Poets Theater Night 4

Dust by Robert Ashley, Directed by Alex Waterman

“Imagine a street corner anywhere in the world, where those who live on the fringes of society gather to talk, to each other and to themselves, about life-changing events, missed opportunities, memory, loss and regret. Five ‘street people’ recount the memories and experiences of one of their group, a man who has lost his legs in some unnamed war. As part of the experience of losing his legs, he began a conversation with God, under the influence of the morphine he was given to ease his pain.
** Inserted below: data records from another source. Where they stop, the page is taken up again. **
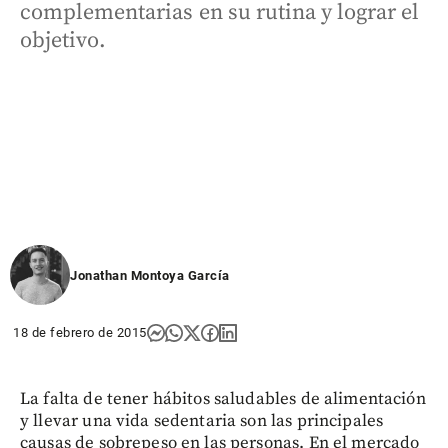
complementarias en su rutina y lograr el
objetivo.
Jonathan Montoya García
18 de febrero de 2015
La falta de tener hábitos saludables de alimentación
y llevar una vida sedentaria son las principales
causas de sobrepeso en las personas. En el mercado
Now he wishes that the conversation, which was interrupted when the morphine wore off, could be continued so that he could get the ‘secret word’ that would stop all wars and suffering.” — Robert Ashley

Alex Waterman is a cellist, composer, and musicologist. He studied cello with Andor Toth Jr. and Frances Marie Uitti, and composition with Konrad Boehmer and Richard Barrett. He was a founding member of the Plus Minus Ensemble, based in Brussels and London and has performed with Champs d’Action, Q-O2, Either/Or Ensemble and Argento Ensemble. His duo with choreographer and improviser Michael Schumacher was featured in the Lyons Biennale, Holland Dance Festival, and recently in the Strut Festival in Perth, Australia. As a sound artist his installation works have been exhibited at the Institute of Contemporary Art in London, the Serpentine Gallery, Tanya Bonakdar Gallery, and the Bonnefantenmuseum. He has produced three books with Will Holder:Agape, Between Thought and Sound, and most recently their book on Robert Ashley:Yes, But is it Edible? (New Documents, 2014). Alex has scored and co-directed several award winning films including A Necessary Music, which won the Tiger Award at the Rotterdam Film Festival in 2009. He has also written soundtracks for the films/videos of Shannon Ebner, Cameron Gainer, Ricardo Valentim, and Allen S. Weiss. Waterman was an artist in the 2014 Whitney Biennial where he directed 3 operas by Robert Ashley. He received his PhD in musicology in 2015, and has taught at New York University, the Bard College MFA program, and the Banff Centre for the Arts. He is Visiting Assistant Professor of Music at Wesleyan University.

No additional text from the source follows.